Anomander Dragnipurake had led his score of surviving followers on to the strand of a new world. Behind the flaring rage in his eyes there had been triumph.

This, Endest Silann told himself, was worth remembering. Was worth holding on to.

We assume the burden as we must. We win through. And life goes on.

A more recent memory, heaving into his mind. The unbearable pressure of the deep, the water pushing in on all sides. ‘You are my last High Mage, Endest Silann. Can you do this for me?

The sea, my lord? Beneath the sea?

Can you do this, old friend?

My lord, I shall try.

But the sea had wanted Moon’s Spawn, oh, yes, wanted it with savage, relentless hunger. It had railed against the stone, it had besieged the sky keep with its crushing embrace, and in the end there was no throwing back its dark swirling legions.

Oh, Endest Silann had kept them alive for just long enough, but the walls were collapsing even as his lord had summoned the sky keep’s last reserves of power, to raise it up from the depths, raise it up, yes, back into the sky.

So heavy, the weight, so vast-

Injured beyond recovery, Moon’s Spawn was already dead, as dead as Endest Silann’s own power. We both drowned that day. We both died.

Raging falls of black water thundering down, a rain of tears from stone, oh, how Moon’s Spawn wept. Cracks widening, the internal thunder of beauty’s collapse. .

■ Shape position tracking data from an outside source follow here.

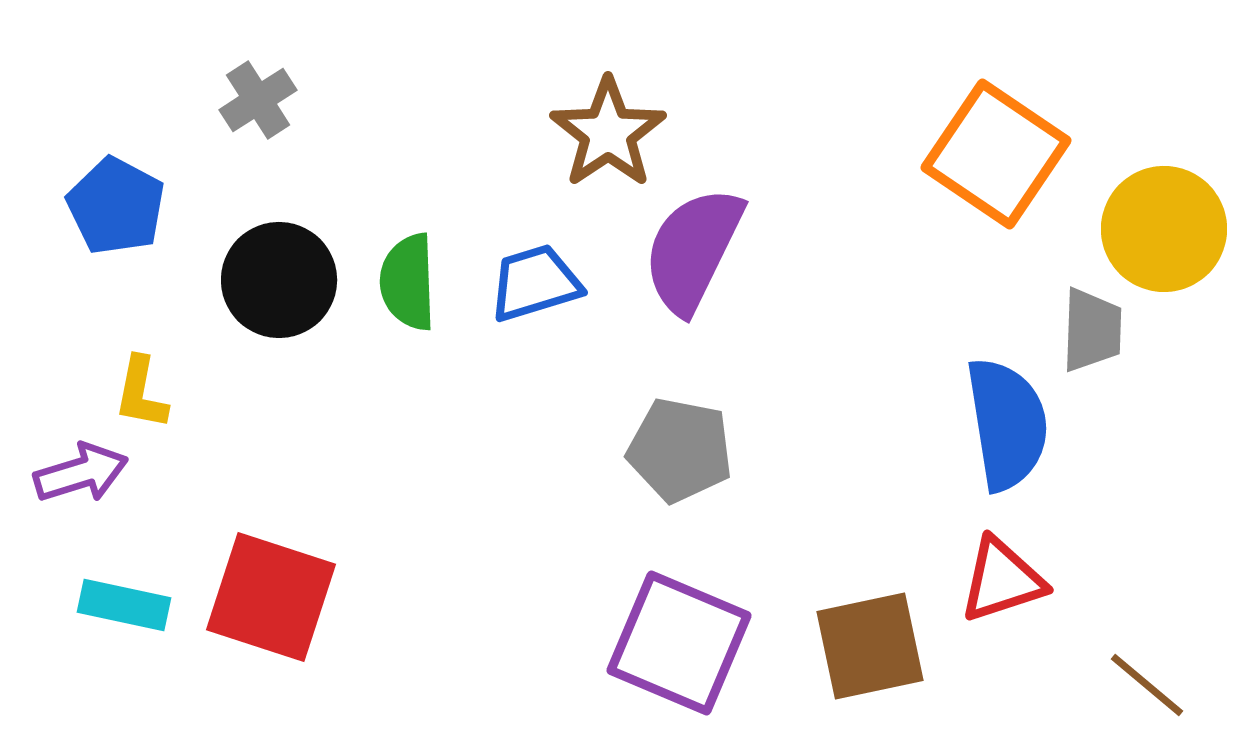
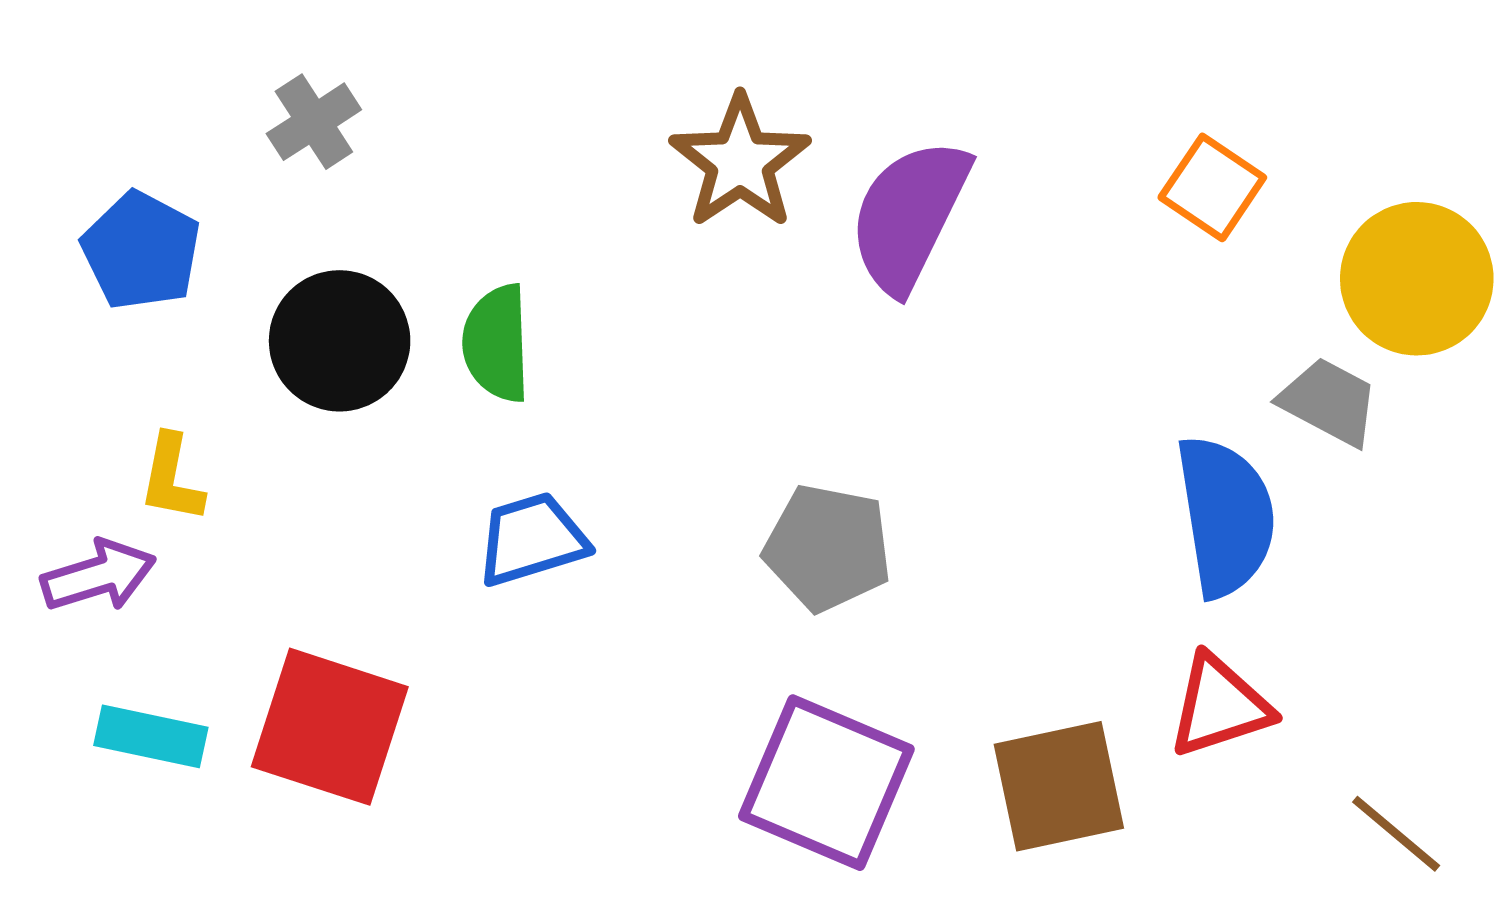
orange square: (996, 154) -> (1212, 187), size x0.6
purple semicircle: (693, 250) -> (909, 215), moved
blue trapezoid: (535, 283) -> (532, 539), moved
gray trapezoid: (1092, 330) -> (1329, 402), turned -64

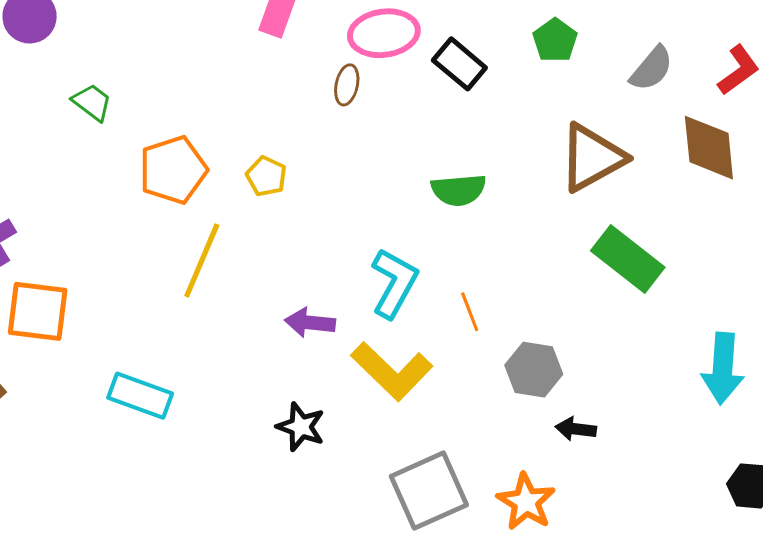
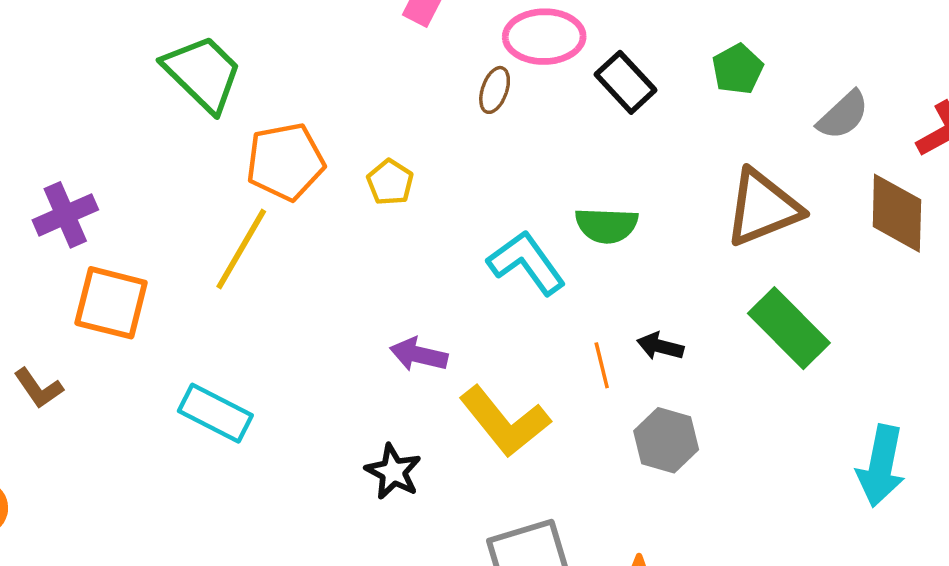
green trapezoid: (92, 102) -> (203, 73), size x1.8
yellow line: (202, 260) -> (241, 249), moved
cyan L-shape: (394, 283) -> (526, 263), moved, turned -72
black arrow: (576, 429) -> (660, 346), moved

I should have gone with Moon’s Spawn when at last he sent it drifting away, yes, I should have. Squatting among the interred dead. My lord honours me for His sacrifice, but his every word is like ashes drifting down on my face. Abyss below, I felt the sundering of every room! The fissures bursting through were sword slashes in my soul, and how we bled, how we groaned, how we fell inward with our mortal wounds!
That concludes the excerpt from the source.